Scenario: Fantasy baseball league, Week 5. Classify opponent "Manager A" into one of six archetypes -- balanced, stars_and_scrubs, punt_sv, punt_sb, punt_wins_qs, hitter_heavy.

Inputs (abbreviated; full taxonomy in resources/template.md):

archetype_taxonomy:
  balanced:          {prior: 0.30, feature_distributions: {sp_roster_share: {mean: 0.40, std: 0.06}, closer_count: {mean: 2.0, std: 0.6}, sb_speed_count: {mean: 3.0, std: 1.0}, moves_per_week: {mean: 2.5, std: 1.0}, bid_aggression: {low: 0.5, high: 0.5}}}
  stars_and_scrubs:  {prior: 0.15, ...}
  punt_sv:           {prior: 0.15, feature_distributions: {closer_count: {mean: 0.3, std: 0.4}, ...}}
  punt_sb:           {prior: 0.15, feature_distributions: {sb_speed_count: {mean: 0.8, std: 0.7}, ...}}
  punt_wins_qs:      {prior: 0.10, feature_distributions: {sp_roster_share: {mean: 0.20, std: 0.05}, closer_count: {mean: 3.0, std: 0.8}, moves_per_week: {mean: 4.0, std: 1.2}, ...}}
  hitter_heavy:      {prior: 0.15, feature_distributions: {sp_roster_share: {mean: 0.28, std: 0.05}, ...}}

observed_features:
  sp_roster_share:   0.22    # low -- thin on starters
  closer_count:      3       # heavy RP
  sb_speed_count:    2       # moderate speed
  moves_per_week:    4.2     # high activity
  bid_aggression:    high    # active FAAB bidder

observation_weight: 0.7        # ~4 weeks of data

Computation (per-feature log-likelihood, summed, exponentiated, multiplied by prior, normalized):

Archetype	log L(features)	L * prior	Normalized Posterior
balanced	-14.8	1.1e-7	0.04
stars_and_scrubs	-12.5	5.6e-7	0.21
punt_sv	-18.2	1.8e-9	0.00
punt_sb	-22.6	2.3e-11	0.00
punt_wins_qs	-10.1	1.8e-6	0.68
hitter_heavy	-13.2	4.2e-7	0.16

Outputs:

posterior:
  balanced: 0.04
  stars_and_scrubs: 0.21
  punt_sv: 0.00
  punt_sb: 0.00
  punt_wins_qs: 0.68
  hitter_heavy: 0.16

map_archetype: punt_wins_qs

classification_confidence: 47.6     # = max_posterior (0.68) * observation_weight (0.7) * 100

best_response_hints:
  - "Concede K and QS; lock 6 of remaining 8 cats"
  - "Don't stream starting pitchers against them"
  - "They will dominate SV and ratios via all-RP staff; push hitting cats hard"
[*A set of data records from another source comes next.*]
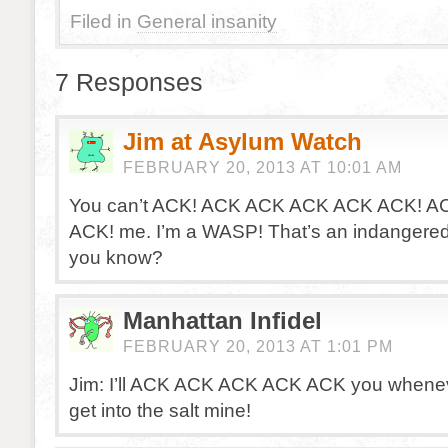
Filed in
General insanity
7 Responses
Jim at Asylum Watch
FEBRUARY 20, 2013 AT 10:01 AM
You can’t ACK! ACK ACK ACK ACK ACK! A
ACK! me. I’m a WASP! That’s an indangered
you know?
Manhattan Infidel
FEBRUARY 20, 2013 AT 1:01 PM
Jim: I’ll ACK ACK ACK ACK ACK you whenev
get into the salt mine!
feature_contribution_breakdown:
  sp_roster_share:  {map_likelihood: 0.92, alternative_max: 0.15, likelihood_ratio: 6.1}   # low SP share -- strong punt_wins_qs signal
  closer_count:     {map_likelihood: 0.52, alternative_max: 0.46, likelihood_ratio: 1.1}   # 3 closers fits several archetypes
  sb_speed_count:   {map_likelihood: 0.38, alternative_max: 0.41, likelihood_ratio: 0.9}   # not discriminating
  moves_per_week:   {map_likelihood: 0.33, alternative_max: 0.28, likelihood_ratio: 1.2}
  bid_aggression:   {map_likelihood: 0.70, alternative_max: 0.60, likelihood_ratio: 1.2}

assumptions_flagged:
  - "Conditional independence across features assumed -- sp_roster_share and moves_per_week may be correlated (active punt strategy drives both)"
  - "Feature distributions are SME priors, not empirically fit -- refresh after season 1 with posterior data"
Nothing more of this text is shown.